Altria (NYSE:MO), the largest tobacco company in America, is sometimes considered a slow-growth company that hardly changes. But it's actually been in state of constant change over the past decade. It spun off Kraft Foods in 2007, then spun off its international business as Philip Morris International (NYSE:PM) the following year.
It expanded beyond cigarettes by buying cigar maker John Middleton and snuff maker UST, which added winery Ste. Michelle Wine Estates to its portfolio. It also started selling e-cigarettes in late 2014, and also took a stake in brewery SABMiller.
Altria continues to evolve, with several major changes occurring over the past two years.

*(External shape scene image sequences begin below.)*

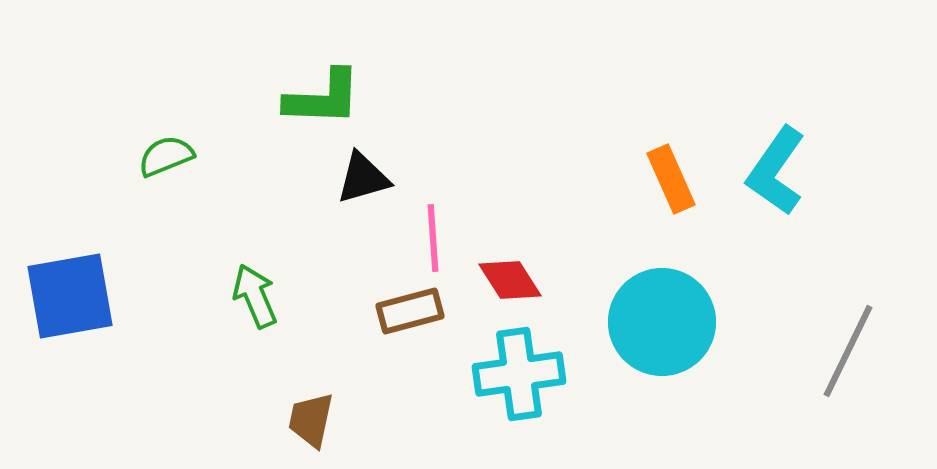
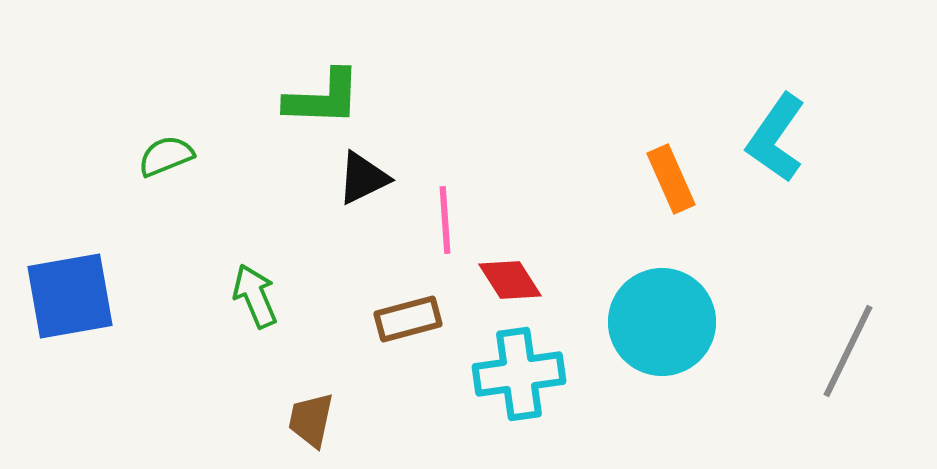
cyan L-shape: moved 33 px up
black triangle: rotated 10 degrees counterclockwise
pink line: moved 12 px right, 18 px up
brown rectangle: moved 2 px left, 8 px down
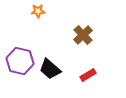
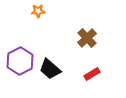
brown cross: moved 4 px right, 3 px down
purple hexagon: rotated 20 degrees clockwise
red rectangle: moved 4 px right, 1 px up
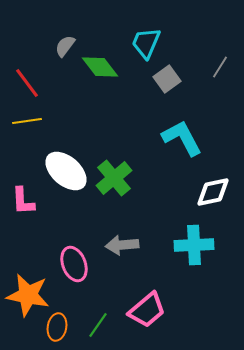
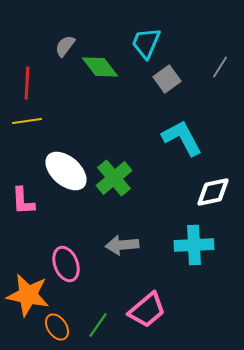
red line: rotated 40 degrees clockwise
pink ellipse: moved 8 px left
orange ellipse: rotated 44 degrees counterclockwise
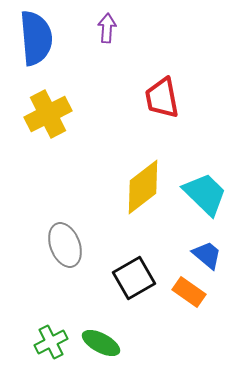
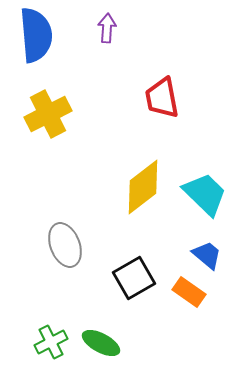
blue semicircle: moved 3 px up
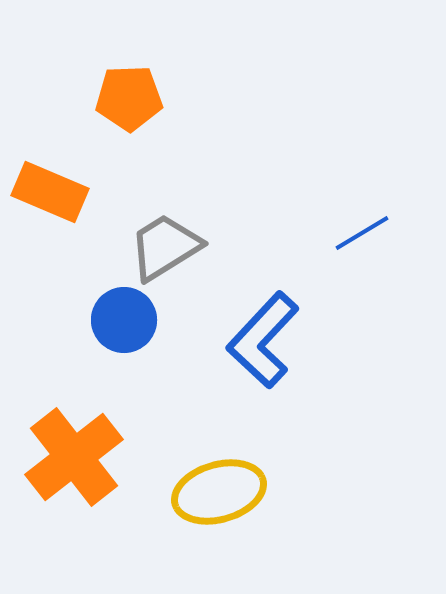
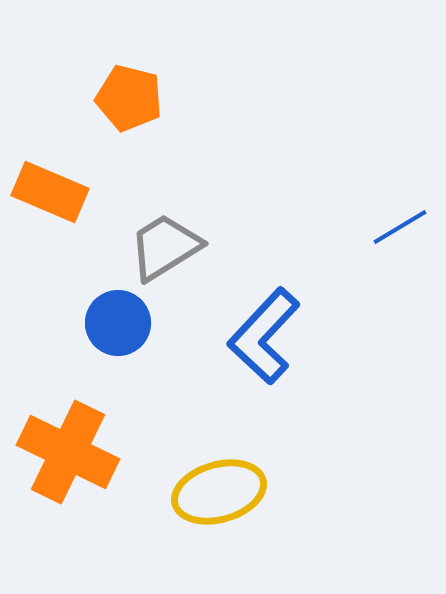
orange pentagon: rotated 16 degrees clockwise
blue line: moved 38 px right, 6 px up
blue circle: moved 6 px left, 3 px down
blue L-shape: moved 1 px right, 4 px up
orange cross: moved 6 px left, 5 px up; rotated 26 degrees counterclockwise
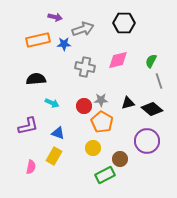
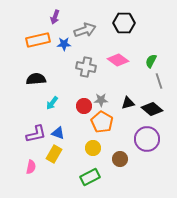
purple arrow: rotated 96 degrees clockwise
gray arrow: moved 2 px right, 1 px down
pink diamond: rotated 50 degrees clockwise
gray cross: moved 1 px right
cyan arrow: rotated 104 degrees clockwise
purple L-shape: moved 8 px right, 8 px down
purple circle: moved 2 px up
yellow rectangle: moved 2 px up
green rectangle: moved 15 px left, 2 px down
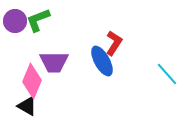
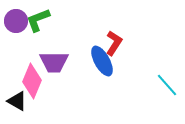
purple circle: moved 1 px right
cyan line: moved 11 px down
black triangle: moved 10 px left, 5 px up
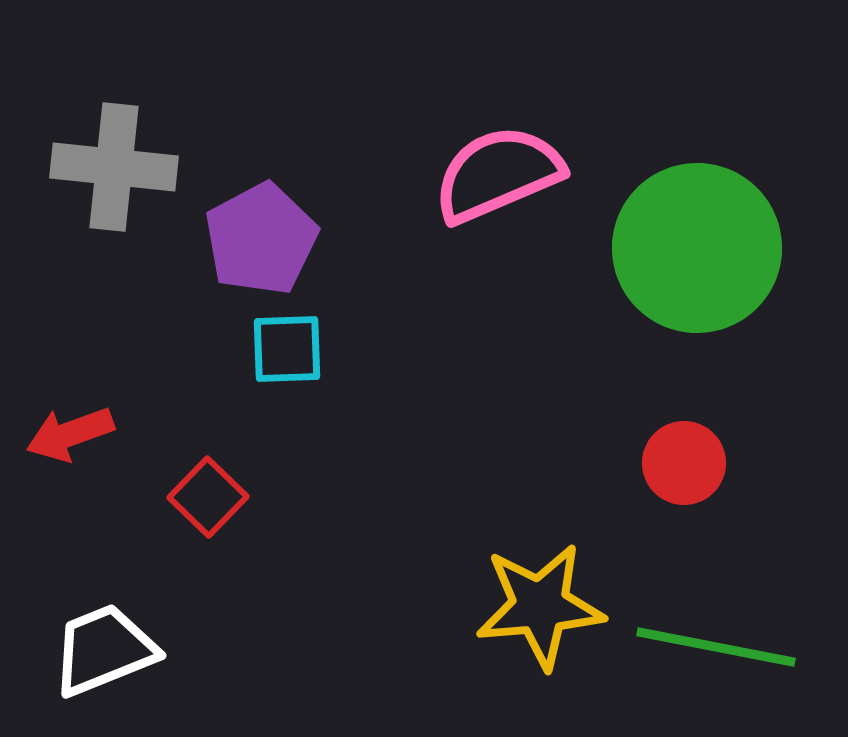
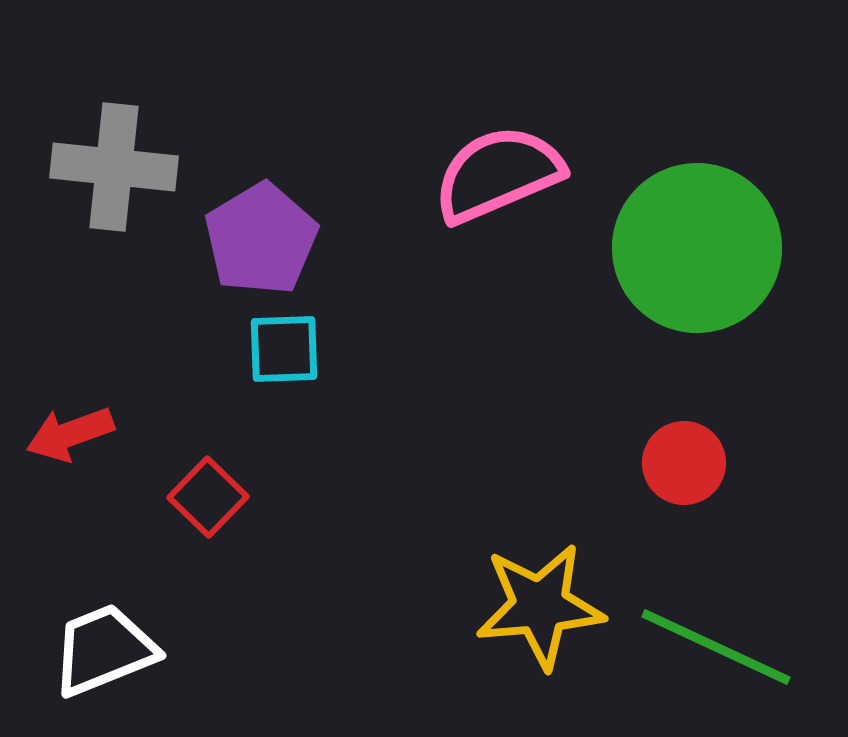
purple pentagon: rotated 3 degrees counterclockwise
cyan square: moved 3 px left
green line: rotated 14 degrees clockwise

Let's take a look back at the three most interesting developments, and how they're changing the Marlboro maker.
An expanded e-cig partnership with Philip Morris International
Back in 2013, Altria granted Philip Morris International the exclusive right to sell its MarkTen e-cigarettes overseas, in return for the right to sell two of PMI's "heated" iQOS tobacco products -- which heat tobacco sticks instead of burning them -- in the United States.
In 2015, Altria expanded that agreement so that the two companies could pool their research, development, and technologies to produce new e-cigarettes and other alternative smoking products.
That's an interesting partnership, since Philip Morris International CEO Andre Calantzopoulos has repeatedly envisioned a future in which traditional cigarettes are completely replaced by alternative smoking products. The global e-cigarette market, supported by that paradigm shift, could grow at a compound annual growth rate of 22.4% between 2015 and 2025, according to BIS Research.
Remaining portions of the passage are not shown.